PROBLEM DETAILS:
For the string "exposition", state how many lines of the data hold it. Give nothing besides the number.

SOURCE INFORMATION Start Marker

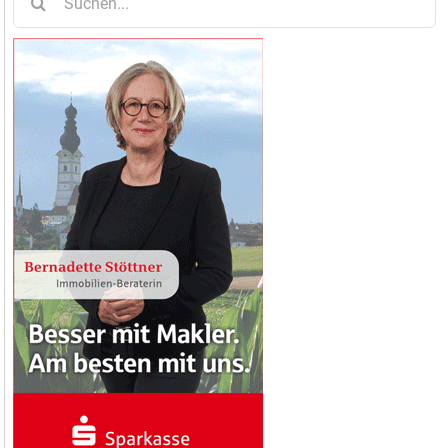
nach:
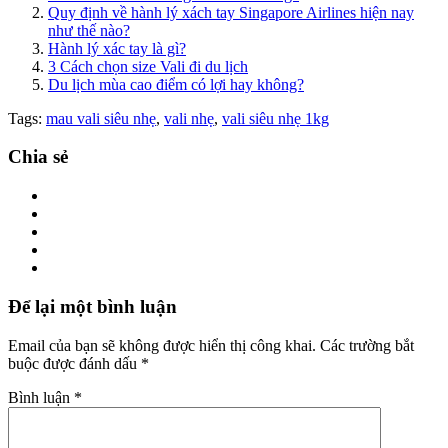
Quy định về hành lý xách tay Singapore Airlines hiện nay
như thế nào?
Hành lý xác tay là gì?
3 Cách chọn size Vali đi du lịch
Du lịch mùa cao điểm có lợi hay không?
Tags:
mau vali siêu nhẹ
,
vali nhẹ
,
vali siêu nhẹ 1kg
Chia sẻ
Để lại một bình luận
Email của bạn sẽ không được hiển thị công khai.
Các trường bắt
buộc được đánh dấu
*
Bình luận
*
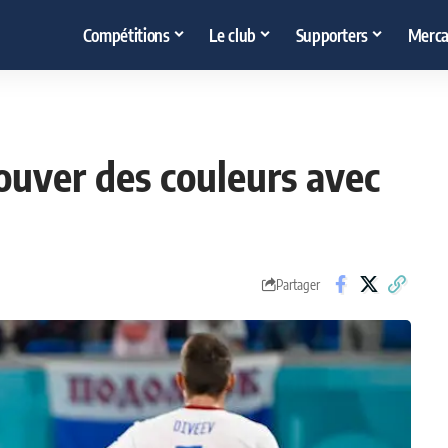
Compétitions
Le club
Supporters
Merca
ouver des couleurs avec
Partager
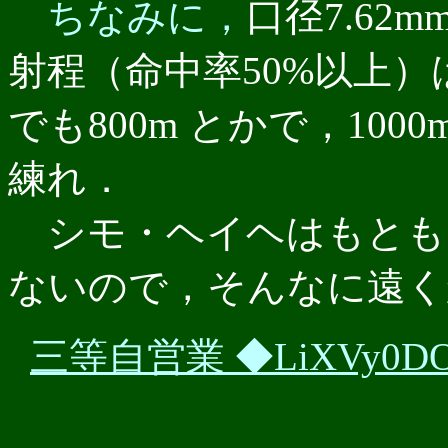
ちなみに，
口径7.6
射程（命中率50%以上）
でも800m とかで，10
練れ．
シモ・ヘイヘはもとも
ないので，そんなに遠く
三等自営業 ◆LiXVy0D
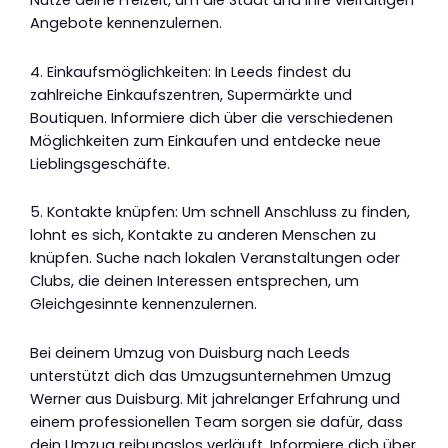
Nutze deine Freizeit, um die Stadt und ihre vielfältigen
Angebote kennenzulernen.
4. Einkaufsmöglichkeiten: In Leeds findest du
zahlreiche Einkaufszentren, Supermärkte und
Boutiquen. Informiere dich über die verschiedenen
Möglichkeiten zum Einkaufen und entdecke neue
Lieblingsgeschäfte.
5. Kontakte knüpfen: Um schnell Anschluss zu finden,
lohnt es sich, Kontakte zu anderen Menschen zu
knüpfen. Suche nach lokalen Veranstaltungen oder
Clubs, die deinen Interessen entsprechen, um
Gleichgesinnte kennenzulernen.
Bei deinem Umzug von Duisburg nach Leeds
unterstützt dich das Umzugsunternehmen Umzug
Werner aus Duisburg. Mit jahrelanger Erfahrung und
einem professionellen Team sorgen sie dafür, dass
dein Umzug reibungslos verläuft. Informiere dich über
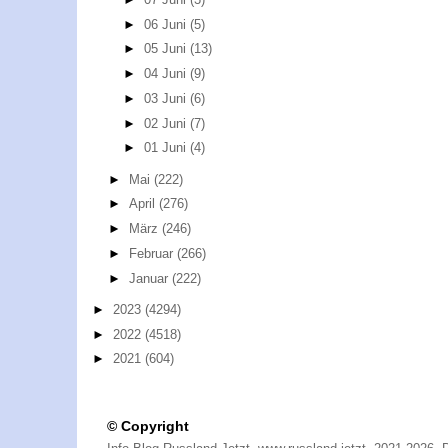
►
06 Juni
(5)
►
05 Juni
(13)
►
04 Juni
(9)
►
03 Juni
(6)
►
02 Juni
(7)
►
01 Juni
(4)
►
Mai
(222)
►
April
(276)
►
März
(246)
►
Februar
(266)
►
Januar
(222)
►
2023
(4294)
►
2022
(4518)
►
2021
(604)
© Copyright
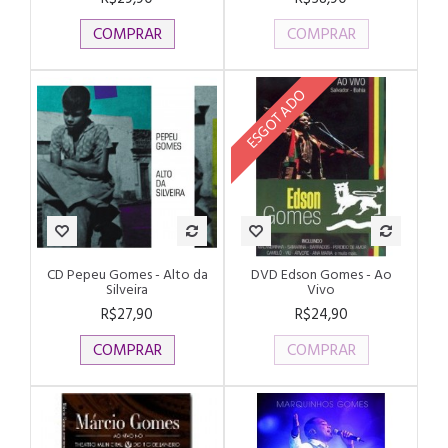
COMPRAR
COMPRAR
ESGOTADO
CD Pepeu Gomes - Alto da
DVD Edson Gomes - Ao
Silveira
Vivo
R$27,90
R$24,90
COMPRAR
COMPRAR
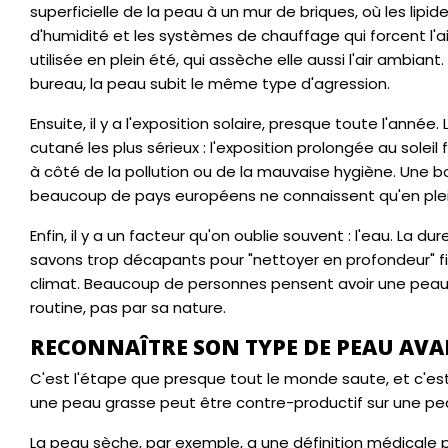
superficielle de la peau à un mur de briques, où les lipide
d'humidité et les systèmes de chauffage qui forcent l'ai
utilisée en plein été, qui assèche elle aussi l'air ambiant.
bureau, la peau subit le même type d'agression.
Ensuite, il y a l'exposition solaire, presque toute l'année
cutané les plus sérieux : l'exposition prolongée au solei
à côté de la pollution ou de la mauvaise hygiène. Une 
beaucoup de pays européens ne connaissent qu'en plei
Enfin, il y a un facteur qu'on oublie souvent : l'eau. La d
savons trop décapants pour "nettoyer en profondeur" fini
climat. Beaucoup de personnes pensent avoir une peau 
routine, pas par sa nature.
RECONNAÎTRE SON TYPE DE PEAU AVA
C'est l'étape que presque tout le monde saute, et c'est
une peau grasse peut être contre-productif sur une pe
La peau sèche, par exemple, a une définition médicale p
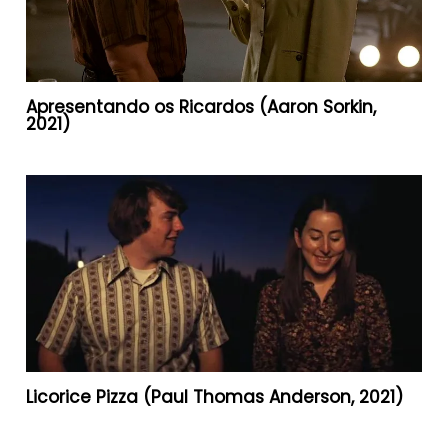
Apresentando os Ricardos (Aaron Sorkin,
2021)
Licorice Pizza (Paul Thomas Anderson, 2021)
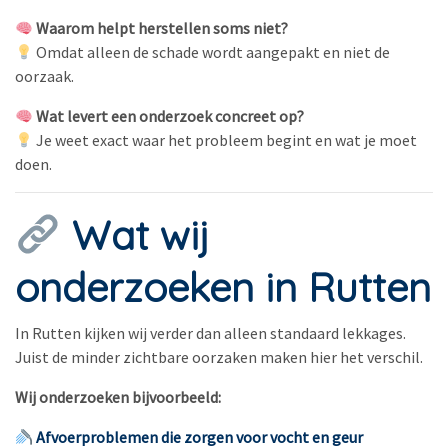
Waarom helpt herstellen soms niet?
Omdat alleen de schade wordt aangepakt en niet de
oorzaak.
Wat levert een onderzoek concreet op?
Je weet exact waar het probleem begint en wat je moet
doen.
Wat wij
onderzoeken in Rutten
In Rutten kijken wij verder dan alleen standaard lekkages.
Juist de minder zichtbare oorzaken maken hier het verschil.
Wij onderzoeken bijvoorbeeld:
Afvoerproblemen die zorgen voor vocht en geur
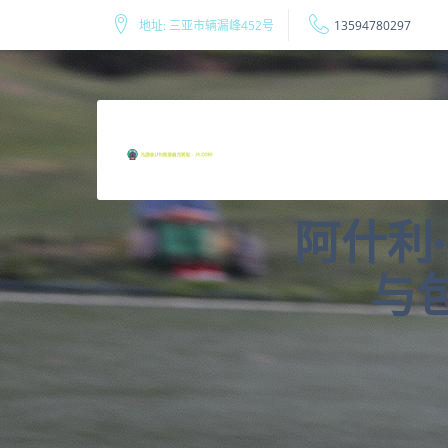
地址: 三亚市辆漏峰452号
13594780297
阿什利
与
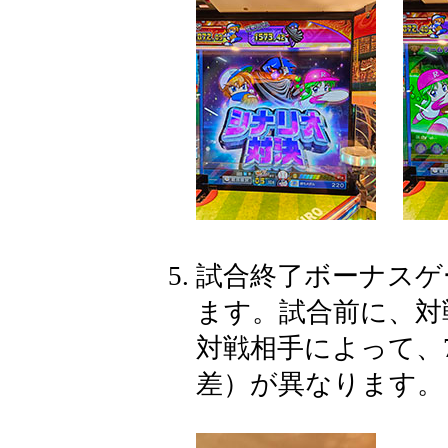
試合終了ボーナスゲ
ます。試合前に、対
対戦相手によって、
差）が異なります。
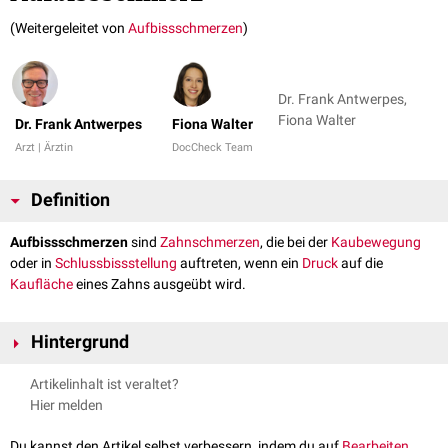
(Weitergeleitet von
Aufbissschmerzen
)
Dr. Frank Antwerpes,
Fiona Walter
Dr. Frank Antwerpes
Fiona Walter
Arzt | Ärztin
DocCheck Team
Definition
Aufbissschmerzen
sind
Zahnschmerzen
, die bei der
Kaubewegung
oder in
Schlussbissstellung
auftreten, wenn ein
Druck
auf die
Kaufläche
eines Zahns ausgeübt wird.
Hintergrund
Aufbissschmerzen gehen meist von pathologischen Veränderungen des
Artikelinhalt ist veraltet?
Zahnhalteapparats
aus. Mögliche Ursachen sind unter anderem:
Hier melden
apikale Parodontitis
periapikaler Abszess
Du kannst den Artikel selbst verbessern, indem du auf
Bearbeiten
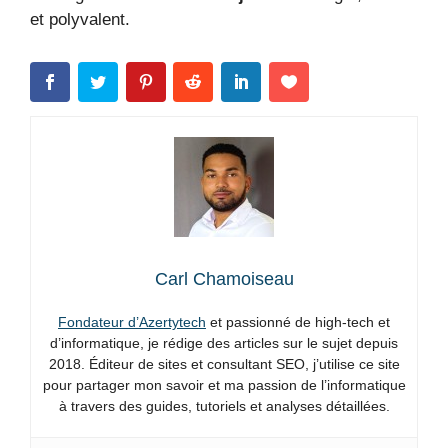
et polyvalent.
Carl Chamoiseau
Fondateur d’Azertytech
et passionné de high-tech et
d’informatique, je rédige des articles sur le sujet depuis
2018. Éditeur de sites et consultant SEO, j’utilise ce site
pour partager mon savoir et ma passion de l’informatique
à travers des guides, tutoriels et analyses détaillées.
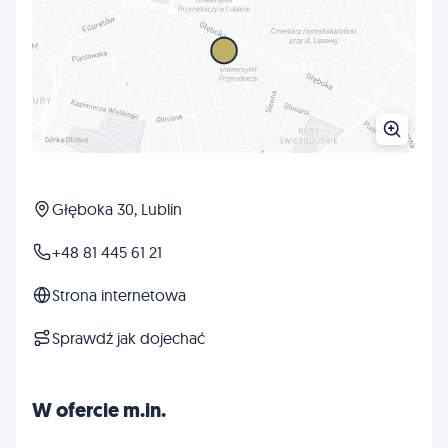
Głęboka 30, Lublin
+48 81 445 61 21
Strona internetowa
Sprawdź jak dojechać
W ofercie m.in.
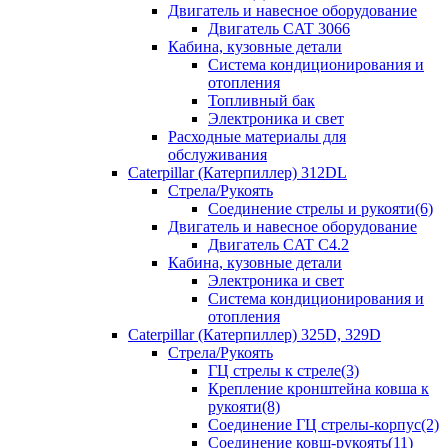
Двигатель и навесное оборудование
Двигатель CAT 3066
Кабина, кузовные детали
Система кондиционирования и
отопления
Топливный бак
Электроника и свет
Расходные материалы для
обслуживания
Caterpillar (Катерпиллер) 312DL
Стрела/Рукоять
Соединение стрелы и рукояти(6)
Двигатель и навесное оборудование
Двигатель CAT С4.2
Кабина, кузовные детали
Электроника и свет
Система кондиционирования и
отопления
Caterpillar (Катерпиллер) 325D, 329D
Стрела/Рукоять
ГЦ стрелы к стреле(3)
Крепление кронштейна ковша к
рукояти(8)
Соединение ГЦ стрелы-корпус(2)
Соединение ковш-рукоять(11)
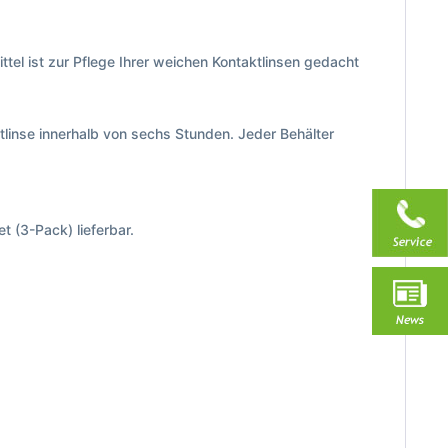
el ist zur Pflege Ihrer weichen Kontaktlinsen gedacht
aktlinse innerhalb von sechs Stunden. Jeder Behälter
t (3-Pack) lieferbar.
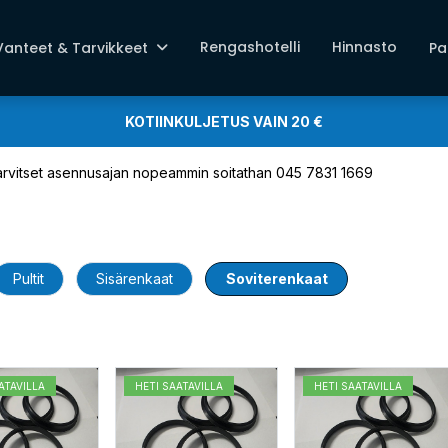
Rengashotelli
Hinnasto
Vanteet & Tarvikkeet
Pa
KOTIINKULJETUS VAIN 20 €
 tarvitset asennusajan nopeammin soitathan 045 7831 1669
Pultit
Sisärenkaat
Soviterenkaat
ATAVILLA
HETI SAATAVILLA
HETI SAATAVILLA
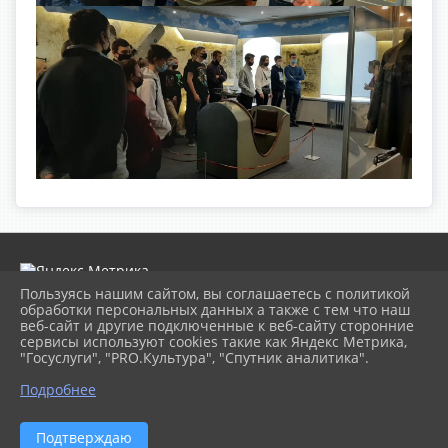
Пользуясь нашим сайтом, вы соглашаетесь с политикой
обработки персональных данных а также с тем что наш
веб-сайт и другие подключенные к веб-сайту сторонние
2026 г. museumkam.ru
сервисы используют cookies такие как Яндекс Метрика,
Вход
"Госуслуги", "PRO.Культура", "Спутник аналитика".
Карта сайта
Политика обработки персональных данных
Подробнее
Сделано на KubCMS
Разработка и поддержка
Подтверждаю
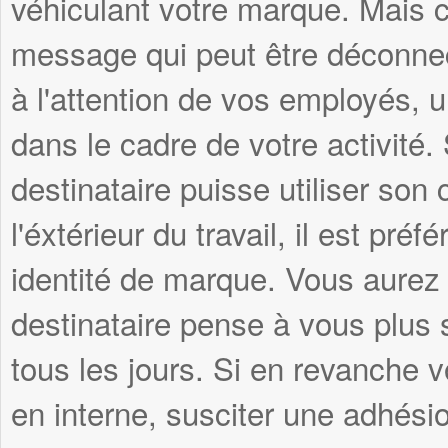
véhiculant votre marque. Mais c
message qui peut être déconnec
à l'attention de vos employés, 
dans le cadre de votre activité
destinataire puisse utiliser son
l'éxtérieur du travail, il est pré
identité de marque. Vous aurez 
destinataire pense à vous plus s
tous les jours. Si en revanche v
en interne, susciter une adhési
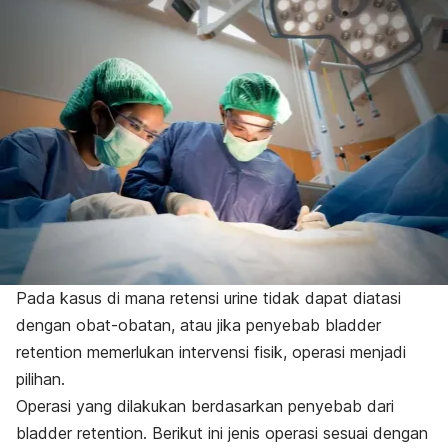
Pada kasus di mana retensi urine tidak dapat diatasi
dengan obat-obatan, atau jika penyebab
bladder
retention
memerlukan intervensi fisik, operasi menjadi
pilihan.
Operasi yang dilakukan berdasarkan penyebab dari
bladder retention
. Berikut ini jenis operasi sesuai dengan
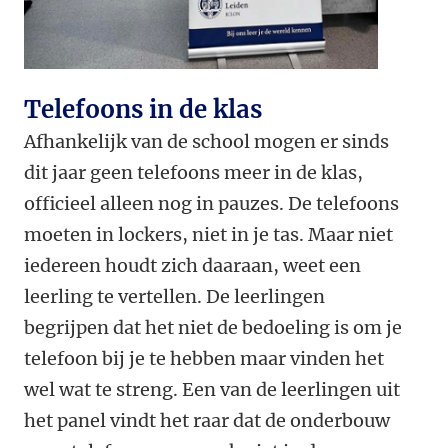
Telefoons in de klas
Afhankelijk van de school mogen er sinds
dit jaar geen telefoons meer in de klas,
officieel alleen nog in pauzes. De telefoons
moeten in lockers, niet in je tas. Maar niet
iedereen houdt zich daaraan, weet een
leerling te vertellen. De leerlingen
begrijpen dat het niet de bedoeling is om je
telefoon bij je te hebben maar vinden het
wel wat te streng. Een van de leerlingen uit
het panel vindt het raar dat de onderbouw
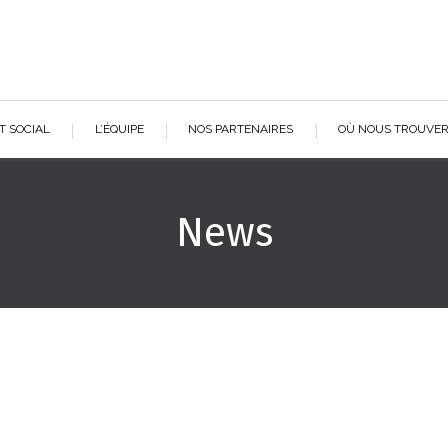
T SOCIAL
L’ÉQUIPE
NOS PARTENAIRES
OÙ NOUS TROUVE
News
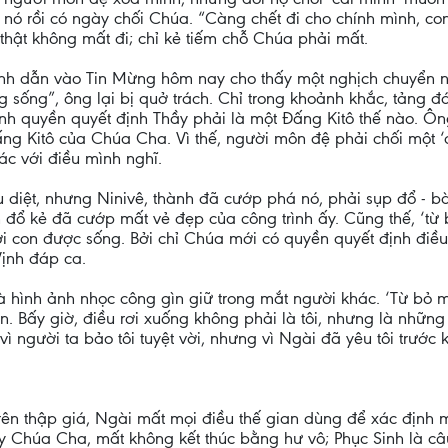
ữ nó rồi có ngày chối Chúa. “Càng chết đi cho chính mình, c
hật không mất đi; chỉ kẻ tiếm chỗ Chúa phải mất.
 cảnh dẫn vào Tin Mừng hôm nay cho thấy một nghịch chuyển 
 sống”, ông lại bị quở trách. Chỉ trong khoảnh khắc, tảng 
ành quyền quyết định Thầy phải là một Đấng Kitô thế nào. Ô
ấng Kitô của Chúa Cha. Vì thế, người môn đệ phải chối một ‘
c với điều mình nghĩ.
 diệt, nhưng Ninivê, thành đã cướp phá nó, phải sụp đổ - b
đổ kẻ đã cướp mất vẻ đẹp của công trình ấy. Cũng thế, ‘từ
i con được sống. Bởi chỉ Chúa mới có quyền quyết định điều 
Vịnh đáp ca.
hình ảnh nhọc công gìn giữ trong mắt người khác. ‘Từ bỏ mìn
 Bấy giờ, điều rơi xuống không phải là tôi, nhưng là những gì
 người ta bảo tôi tuyệt vời, nhưng vì Ngài đã yêu tôi trước k
Trên thập giá, Ngài mất mọi điều thế gian dùng để xác định 
 Chúa Cha, mất không kết thúc bằng hư vô; Phục Sinh là câu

SOURCE INFORMATION End Marker

RESULT:
2